Stored entries
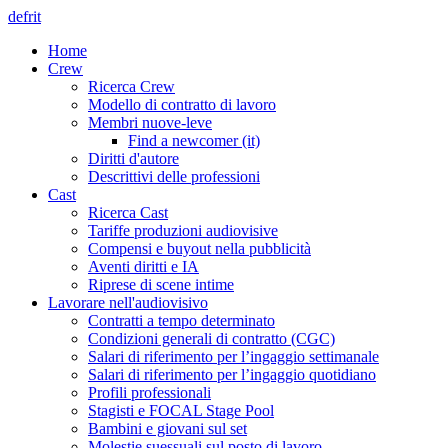
de
fr
it
Home
Crew
Ricerca Crew
Modello di contratto di lavoro
Membri nuove-leve
Find a newcomer (it)
Diritti d'autore
Descrittivi delle professioni
Cast
Ricerca Cast
Tariffe produzioni audiovisive
Compensi e buyout nella pubblicità
Aventi diritti e IA
Riprese di scene intime
Lavorare nell'audiovisivo
Contratti a tempo determinato
Condizioni generali di contratto (CGC)
Salari di riferimento per l’ingaggio settimanale
Salari di riferimento per l’ingaggio quotidiano
Profili professionali
Stagisti e FOCAL Stage Pool
Bambini e giovani sul set
Molestie suessuali sul posto di lavoro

ABOUT THIS EXERCISE. All of the data above should be printed again exactly, though none of the pictures belong in the copy.

FINAL ANSWER.
de
fr
it
Home
Crew
Ricerca Crew
Modello di contratto di lavoro
Membri nuove-leve
Find a newcomer (it)
Diritti d'autore
Descrittivi delle professioni
Cast
Ricerca Cast
Tariffe produzioni audiovisive
Compensi e buyout nella pubblicità
Aventi diritti e IA
Riprese di scene intime
Lavorare nell'audiovisivo
Contratti a tempo determinato
Condizioni generali di contratto (CGC)
Salari di riferimento per l’ingaggio settimanale
Salari di riferimento per l’ingaggio quotidiano
Profili professionali
Stagisti e FOCAL Stage Pool
Bambini e giovani sul set
Molestie suessuali sul posto di lavoro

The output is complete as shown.